La dégradation du patrimoine urbain dans un contexte de risque sismique
Il convient tout d’abord de dresser un tableau d’une situation complexe, où se mélangent diverses problématiques spatiales : la conservation du patrimoine à différentes échelles dans un milieu urbain, l’analyse d’un contexte de risque sismique, ses facteurs et ses conséquences, ainsi que les politiques de gestion de ce risque qui déterminent une organisation spatiale d’une société. Ces thématiques s’entremêlent de différentes manières : il s’agit donc en premier lieu de constater ces liens, leurs ressorts et leurs conséquences spatiales. Il importe de ne pas simplement établir une liste ordonnée de ces corrélations, mais de montrer comment le terrain – en l’occurrence les trois villes étudiées : Noto, Assise, Gémone – permet de porter un regard éclairant sur ces problématiques.

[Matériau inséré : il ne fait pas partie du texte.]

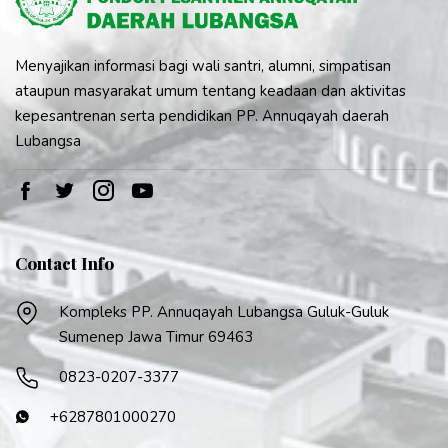
Menyajikan informasi bagi wali santri, alumni, simpatisan
ataupun masyarakat umum tentang keadaan dan aktivitas
kepesantrenan serta pendidikan PP. Annuqayah daerah
Lubangsa
Contact Info
Kompleks PP. Annuqayah Lubangsa Guluk-Guluk
Sumenep Jawa Timur 69463
0823-0207-3377
+6287801000270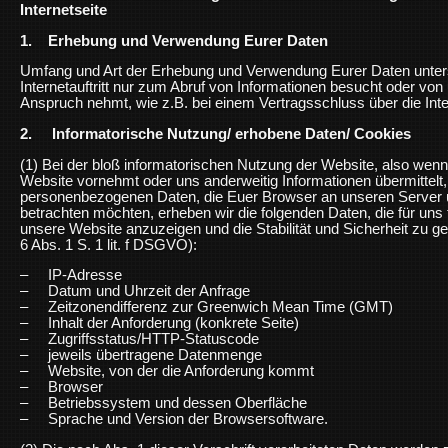
Internetseite
1. Erhebung und Verwendung Eurer Daten
Umfang und Art der Erhebung und Verwendung Eurer Daten unters
Internetauftritt nur zum Abruf von Informationen besucht oder vo
Anspruch nehmt, wie z.B. bei einem Vertragsschluss über die Inte
2. Informatorische Nutzung/ erhobene Daten/ Cookies
(1) Bei der bloß informatorischen Nutzung der Website, also wenn
Website vornehmt oder uns anderweitig Informationen übermittelt,
personenbezogenen Daten, die Euer Browser an unseren Server ü
betrachten möchten, erheben wir die folgenden Daten, die für uns 
unsere Website anzuzeigen und die Stabilität und Sicherheit zu ge
6 Abs. 1 S. 1 lit. f DSGVO):
– IP-Adresse
– Datum und Uhrzeit der Anfrage
– Zeitzonendifferenz zur Greenwich Mean Time (GMT)
– Inhalt der Anforderung (konkrete Seite)
– Zugriffsstatus/HTTP-Statuscode
– jeweils übertragene Datenmenge
– Website, von der die Anforderung kommt
– Browser
– Betriebssystem und dessen Oberfläche
– Sprache und Version der Browsersoftware.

L’hypothèse la plus commune et le lien le plus immédiat entre ces problématiques est la dégradation du patrimoine urbain comme résultante du risque sismique. Et de fait, il apparaît, sur le terrain, une forte dégradation du patrimoine architectural urbain dans certaines des communes les plus soumises au risque sismique : dégradation insidieuse à Assise, beaucoup plus flagrante à Noto, et une destruction quasi totale à Gémone, voici trente ans. Toutefois, une lecture à peine plus attentive des facteurs de ces dégradations et des politiques de gestion du risque sismique fait apparaître que les situations sont beaucoup plus complexes. La gestion du risque sismique n’est-elle pas un instrument de protection des édifices, donc de conservation du patrimoine ? Mais alors, comment s’explique la dégradation constatée du patrimoine urbain ? Cette première partie s’appliquera à décrire la situation dans les trois communes étudiées ; nous tenterons de montrer quelles sont les logiques sociospatiales qui ont mené à ces situations, en soulignant les liens tissés entre les différents acteurs sociaux et la complexité des organisations du territoire qui en découlent.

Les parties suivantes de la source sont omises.